Re: Optimising poll(2)

Richard Gooch (rgooch@atnf.CSIRO.AU)
Sat, 23 Aug 1997 23:04:09 +1000


Martin von Loewis writes:
> > What I propose would change the way polling is done in the kernel,
> > which of course involves a fair bit of work, but is hopefully worth
> > it. The basic idea is to define a new field (called, say,
> > "poll_events") inside the "struct file" structure which contains a
> > poll event mask, just like what you get back from poll(). It would be
> > the responsibility of each driver to add bits like POLLIN when data is
> > available for reading and POLLOUT when data can be written without
> > blocking, and of course all the other defined bits.
>
> This sounds like a reasonable idea, and I like it much more than your
> original poll2(2) proposal.

I still maintain that a poll2() syscall along the lines of what I
suggested is worthwile. As my timing tests have indicated, we can
bring down the zero-timeout cost of poll(2) to under 1 millisecond on
a Pentium 100 for 1021 descriptors. Without poll2(2) the application
*still* has to scan the entire list, which would take over 230
microseconds (1021 descriptors). This is around one third of the time
now taken for poll(2), which is becomming even harder to ignore.
The point to poll2(2) is that the kernel has already *done* the work:
why not make use of it?

I don't understand what it is about poll2(2) that you dislike: just
the idea of another syscall? Because it's not POSIX? Something else?

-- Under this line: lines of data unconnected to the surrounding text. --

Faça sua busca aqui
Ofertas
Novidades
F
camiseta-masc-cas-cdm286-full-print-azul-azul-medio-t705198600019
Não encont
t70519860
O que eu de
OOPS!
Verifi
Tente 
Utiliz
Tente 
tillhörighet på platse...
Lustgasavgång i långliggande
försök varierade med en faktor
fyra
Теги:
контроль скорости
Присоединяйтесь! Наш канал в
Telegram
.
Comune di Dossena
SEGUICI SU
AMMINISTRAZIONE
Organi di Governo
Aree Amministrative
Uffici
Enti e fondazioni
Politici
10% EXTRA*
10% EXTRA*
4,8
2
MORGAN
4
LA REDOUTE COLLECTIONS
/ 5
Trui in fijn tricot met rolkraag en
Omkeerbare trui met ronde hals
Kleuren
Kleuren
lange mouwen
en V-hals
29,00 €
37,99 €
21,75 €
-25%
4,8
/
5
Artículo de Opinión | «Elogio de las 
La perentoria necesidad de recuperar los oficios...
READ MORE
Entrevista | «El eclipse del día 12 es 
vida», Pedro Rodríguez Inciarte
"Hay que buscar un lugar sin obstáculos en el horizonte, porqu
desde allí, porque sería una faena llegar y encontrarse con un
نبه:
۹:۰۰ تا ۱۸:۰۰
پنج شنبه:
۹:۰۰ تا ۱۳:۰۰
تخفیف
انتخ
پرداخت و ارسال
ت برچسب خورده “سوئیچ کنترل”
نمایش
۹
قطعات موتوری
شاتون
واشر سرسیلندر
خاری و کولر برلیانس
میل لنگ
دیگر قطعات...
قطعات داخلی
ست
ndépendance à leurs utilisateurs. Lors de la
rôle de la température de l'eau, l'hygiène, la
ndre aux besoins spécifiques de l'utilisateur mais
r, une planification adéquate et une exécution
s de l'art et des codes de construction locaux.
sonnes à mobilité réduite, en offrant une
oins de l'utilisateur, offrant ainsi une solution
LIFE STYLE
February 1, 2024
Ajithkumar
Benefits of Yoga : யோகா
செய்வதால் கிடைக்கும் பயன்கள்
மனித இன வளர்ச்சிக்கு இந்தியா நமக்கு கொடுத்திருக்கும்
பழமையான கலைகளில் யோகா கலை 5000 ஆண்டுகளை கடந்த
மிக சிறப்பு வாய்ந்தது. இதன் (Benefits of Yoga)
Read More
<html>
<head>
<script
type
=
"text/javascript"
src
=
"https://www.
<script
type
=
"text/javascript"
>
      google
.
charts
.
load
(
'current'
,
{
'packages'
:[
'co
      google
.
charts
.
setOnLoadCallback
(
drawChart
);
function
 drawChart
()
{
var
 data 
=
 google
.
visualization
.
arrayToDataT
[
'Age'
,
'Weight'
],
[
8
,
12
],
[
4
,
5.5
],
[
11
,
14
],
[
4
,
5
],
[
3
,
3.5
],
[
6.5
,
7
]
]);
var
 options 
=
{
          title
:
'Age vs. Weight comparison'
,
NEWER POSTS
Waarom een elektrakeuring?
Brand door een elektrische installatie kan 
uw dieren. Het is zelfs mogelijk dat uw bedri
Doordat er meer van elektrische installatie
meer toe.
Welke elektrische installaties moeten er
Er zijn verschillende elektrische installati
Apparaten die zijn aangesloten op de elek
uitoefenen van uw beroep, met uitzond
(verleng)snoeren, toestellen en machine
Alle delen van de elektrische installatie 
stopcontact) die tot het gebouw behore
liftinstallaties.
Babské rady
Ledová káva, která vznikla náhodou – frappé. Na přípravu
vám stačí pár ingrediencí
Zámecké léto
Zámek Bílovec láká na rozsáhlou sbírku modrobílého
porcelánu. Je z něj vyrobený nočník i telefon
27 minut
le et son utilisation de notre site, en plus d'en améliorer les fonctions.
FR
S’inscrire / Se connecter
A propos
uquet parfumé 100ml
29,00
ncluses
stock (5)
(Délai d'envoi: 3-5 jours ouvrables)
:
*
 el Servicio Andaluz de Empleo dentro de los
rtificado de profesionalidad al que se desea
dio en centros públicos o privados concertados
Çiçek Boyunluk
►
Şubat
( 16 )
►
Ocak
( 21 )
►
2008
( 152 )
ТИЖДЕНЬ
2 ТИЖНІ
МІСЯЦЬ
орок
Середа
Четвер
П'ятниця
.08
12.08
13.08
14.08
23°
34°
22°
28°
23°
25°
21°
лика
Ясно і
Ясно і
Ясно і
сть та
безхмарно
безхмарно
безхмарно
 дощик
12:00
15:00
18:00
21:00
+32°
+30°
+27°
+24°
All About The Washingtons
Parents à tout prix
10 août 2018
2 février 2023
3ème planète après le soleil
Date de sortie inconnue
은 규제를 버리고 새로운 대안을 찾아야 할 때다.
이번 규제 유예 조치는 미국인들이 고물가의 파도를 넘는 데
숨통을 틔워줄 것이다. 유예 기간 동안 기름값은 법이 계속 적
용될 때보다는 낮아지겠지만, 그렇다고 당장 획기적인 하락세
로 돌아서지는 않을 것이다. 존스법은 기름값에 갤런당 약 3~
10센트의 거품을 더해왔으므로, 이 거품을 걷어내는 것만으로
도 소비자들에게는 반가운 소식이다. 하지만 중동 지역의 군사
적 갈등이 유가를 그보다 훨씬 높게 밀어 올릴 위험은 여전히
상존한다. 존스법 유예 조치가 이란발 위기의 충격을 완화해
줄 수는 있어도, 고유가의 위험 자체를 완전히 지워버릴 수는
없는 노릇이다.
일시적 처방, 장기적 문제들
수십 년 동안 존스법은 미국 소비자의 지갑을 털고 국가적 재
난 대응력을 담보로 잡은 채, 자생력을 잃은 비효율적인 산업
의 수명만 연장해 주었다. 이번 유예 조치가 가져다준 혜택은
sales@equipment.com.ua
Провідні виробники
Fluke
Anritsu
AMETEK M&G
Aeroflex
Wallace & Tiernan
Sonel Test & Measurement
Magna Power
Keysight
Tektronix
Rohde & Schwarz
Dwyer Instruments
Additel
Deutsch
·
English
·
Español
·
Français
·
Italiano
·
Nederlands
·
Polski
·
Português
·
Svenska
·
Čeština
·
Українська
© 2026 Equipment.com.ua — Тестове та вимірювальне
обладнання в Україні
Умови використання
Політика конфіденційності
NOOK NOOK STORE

> As you noticed, it might require a lot of changes. That could
> be reduced if you add a flag to struct file that tells whether the
> underlying driver supports synchronizing the field at all. Then you
> could go through the files and see whether you can trust this field,
> and call the poll operation otherwise.

Yes, I had thought of this. If this were to be done, we would
definately want to ease the transition. I haven't looked yet at how
file structures are allocated: we would have to make sure the flag
would always be initialised. If there is a single function which
allocates them, great. Otherwise some care will need to be taken.
I first wanted to see what people thought about the general idea.

> With this interface, you could then implement that improved polling
> for the most interesting case: TCP sockets. If you get a significant
> speed-up on this, other driver authors could consider following your
> interface.

I think 850 microseconds for 1021 descriptors, down from 4 900 and
2 900 microseconds is pretty significant :-)

Regards,

Richard....